На заставе с ним никто не заговорил. Или почувствовали солдаты, что ему сейчас не до разговоров, или не прошла еще у них обида на ту реплику перед боевым расчетом, а может, оттого, что все сейчас были взбудоражены – те, кто побывал в канцелярии, вновь осмысливали, что там говорили, те, кто ждал вызова, обдумывали, что сказать комиссии. Гранский прошел в столовую, но не спросил привычно: "Кормить будешь?", а сел молча за столик, где лежали шахматы и домино, и бездумно уставился на стенд отличников службы и учебы. Ничего не видел он на стенде. И себя тоже. Он видел голубые с поволокой глаза, а в его ушах беспрестанно, словно старая заигранная пластинка, звучало: "Ты хороший… Не обижайся на меня".

– Гранский, в канцелярию, – донеслось откуда-то издали, не из мира сего, а из неосязаемости, и вновь включилась заигранная патефонная пластинка.

– В канцелярию, Гранский!

Это уже совсем близко. И даже сердито. И голос знакомый – голос дежурного по заставе сержанта Фирсанова. Даже рука его на плечо легла.

– Иди поскорей. Ждут тебя, – уже спокойно проговорил Фирсанов и добавил понятливо: – Все перемелется. Мука будет. А сейчас – иди.

Да, его ждали. С ним хотели говорить прежде всего и даже спросили у Полосухина еще на катере, не в наряде ли он.

– Выходной я ему дал. Вернется из магазина – в вашем распоряжении.

Гранский первым из пограничников, вслед за дедом Савелием, оказался возле Полосухина и Силаева, потому его рассказ для комиссии был весьма важен.

Привычно расправив гимнастерку под ремнем, Гранский вошел в канцелярию и доложил:

– Ефрейтор Гранский по вашему приказанию прибыл.

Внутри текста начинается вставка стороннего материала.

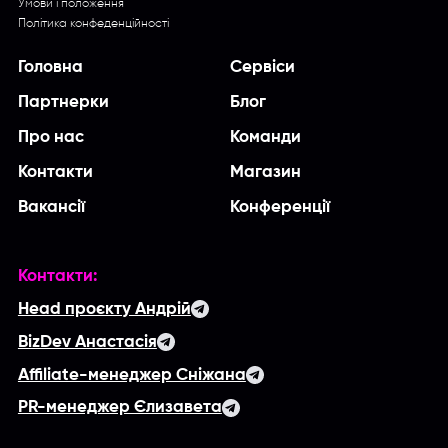
Умови і положення
Політика конфеденційності
Головна
Сервіси
Партнерки
Блог
Про нас
Команди
Контакти
Магазин
Вакансії
Конференції
Контакти:
Head проєкту Андрій
BizDev Анастасія
Affiliate-менеджер Сніжана
PR-менеджер Єлизавета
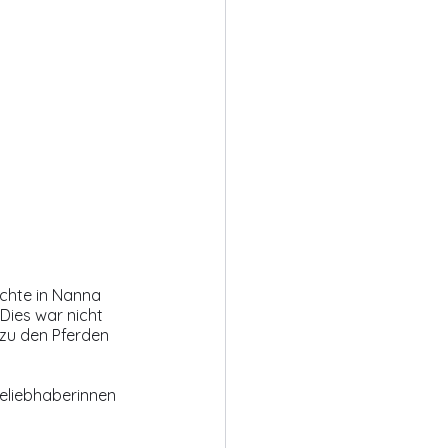
chte in Nanna 
Dies war nicht 
 zu den Pferden 
eliebhaberinnen 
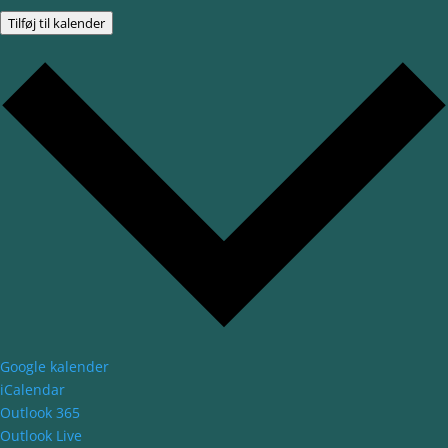
Tilføj til kalender
Google kalender
iCalendar
Outlook 365
Outlook Live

Он знал их всех, членов комиссии. Офицеры эти не единожды посещали заставу. С подполковником Сыроваткиным, помощником начальника штаба отряда, полным, но весьма подвижным человеком, который сейчас сидел за столом Полосухина, Гранский даже ходил в наряд. Оценил тогда ефрейтор и выносливость этого на вид тучного офицера, и его знание участка. И с майором Балясиным, офицером службы, еще молодым и сухопарым, Гранский тоже ходил в наряд. Майору приходилось больше рассказывать – с сухопутья недавно, вот и не излечился еще от "почемучей" болезни. Подполковник Гарш, сидевший за столом Боканова, когда прежде приезжал на заставу, прочитывал всегда две-три лекции, проводил комсомольские собрания, беседовал и с передовиками, и с отстающими, выпускал вместе с заставской редколлегией стенную газету – делал все неторопливо, но основательно. Он оставлял впечатление много знающего и не меньше умеющего человека.

"Они разберутся", – подумал Гранский, ожидая вопросов.

Отвечать начал подробно, стараясь вроде бы припомнить каждую деталь, и оттого ответы его были неторопливыми и, казалось, бесстрастными.

Да, он взял немного правее указанного ему маршрута. Почему? Когда ветер бьет в бок, невольно, сопротивляясь его силе, человек отклоняется в сторону ветра. Читал об этом в книгах еще до армии, а здесь, на Севере, совершенно в этом убедился. Пощупал, как хохол из поговорки, руками.